Buy vs. Build: Navigating Architectural Decisions
So today's post touches on a very large topic, one that cannot be covered in a single post, and will be something I come back to on several occasions. However I wanted to start somewhere, and now is as good an opportunity as any other.
Recently I have been thinking about this quite a lot, it is a topic at my day job, it has been with me throughout my career, and most recently I was listening to a Changelog and Friends episode (It dependencies 2023.11.17: The changelog: Software development podcast. ). As a result, I thought I would tentatively throw my hat into the ring on the matter.
The great debate
Buy vs Build appears to be the watershed discussion that cannot be bridged. Either one is a build or one is a buy person.

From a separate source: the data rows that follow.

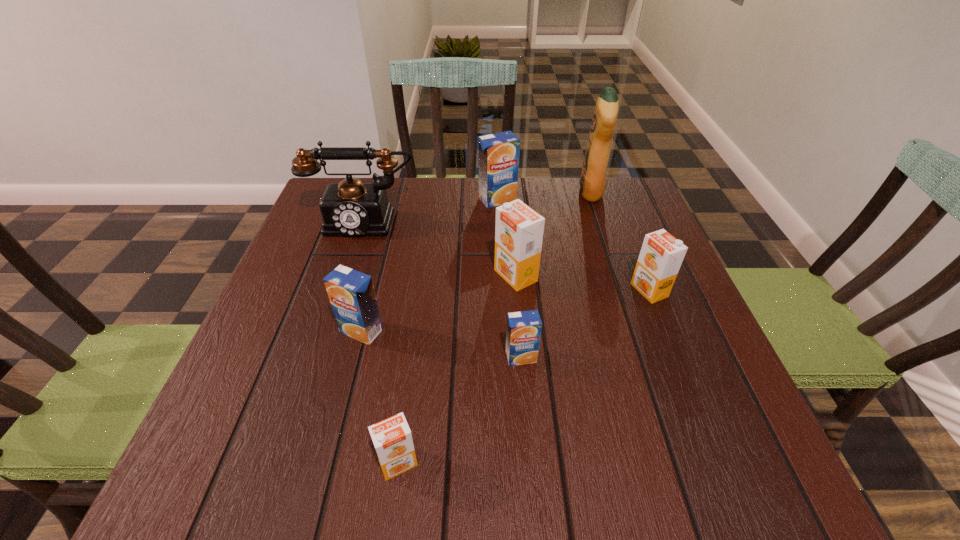 Identify the location of the second nearest object. (523, 333).

You are a GUI agent. You are given a task and a screenshot of the screen. Output one action in this format:
    pyautogui.click(x=<x>, y=<y>)
    Task: Click on the smallest blue orange_juice
    The height and width of the screenshot is (540, 960).
    Given the screenshot: What is the action you would take?
    pyautogui.click(x=523, y=333)

Identify the location of the smallest orange orange juice. (392, 438).

I want to click on the third object from left to right, so click(x=392, y=438).

Where is `free spot located on the label of the detergent`? free spot located on the label of the detergent is located at coordinates (536, 192).

Locate an element on the screen. The image size is (960, 540). vacant space located on the label of the detergent is located at coordinates (493, 192).

Find the location of a particular element. free space located on the label of the detergent is located at coordinates (458, 192).

At what (x,y) coordinates should I click in order to perform the action: click on free point located on the front of the telephone at the rotary dial. Please return your answer as a coordinate pair (x, y). This screenshot has width=960, height=540. Looking at the image, I should click on click(348, 267).

The width and height of the screenshot is (960, 540). Identify the location of vacant space situated on the left of the biggest blue orange_juice. (351, 199).

The height and width of the screenshot is (540, 960). I want to click on vacant space located 0.400m on the left of the biggest orange orange juice, so click(316, 276). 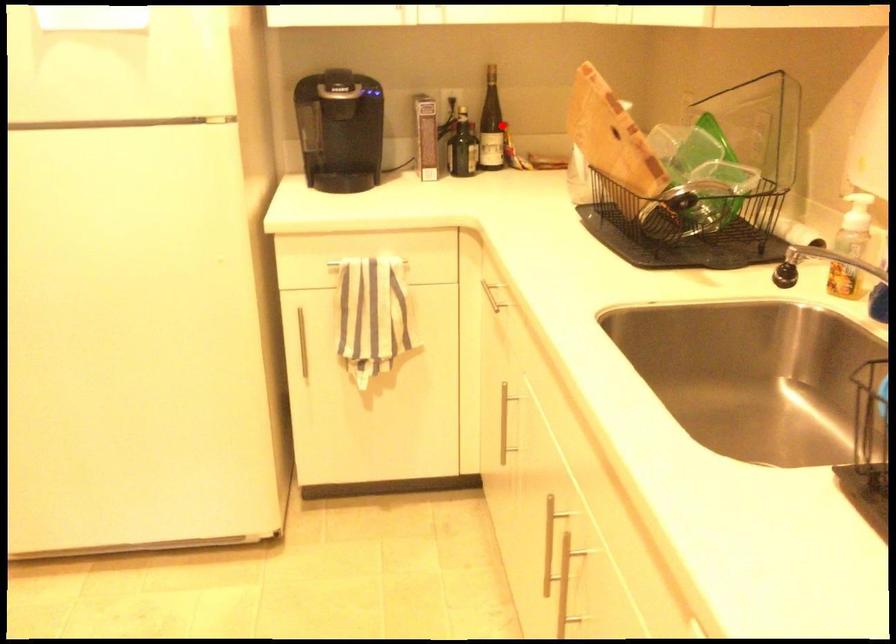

When the answer to so many questions in technology is “it depends”, it is interesting to watch how vehemently this statement is contested. And just so we get it out of the way, I am an It depends person, but leaning slightly to the buy end of the middle, for reasons I will come back to.
From observing the public discourse on the matter within the data world in particular. The question at stake seems always to be whether one should build some kind of tool or technology or buy it from some kind of vendor. It is generally couched as a discussion of principle or design.
I have the impression that the question often devolves into an argument between traditional Software developers and BI/analytical people. And beneath the facade of the topic at hand lies the question of value. What brings the organisation value?
Akmar Nazari is referenced by the Changelog host Justin to have said: that one should only do/build the thing that only your team can do and truly gives you a business differentiation. Everything else you buy in. And that is the mentality that I commonly observe in the hardcore buy camp. The question then becomes who is to determine what is it that brings business differentiation. And here I unfortunately see a lot of myopia set into the discussion.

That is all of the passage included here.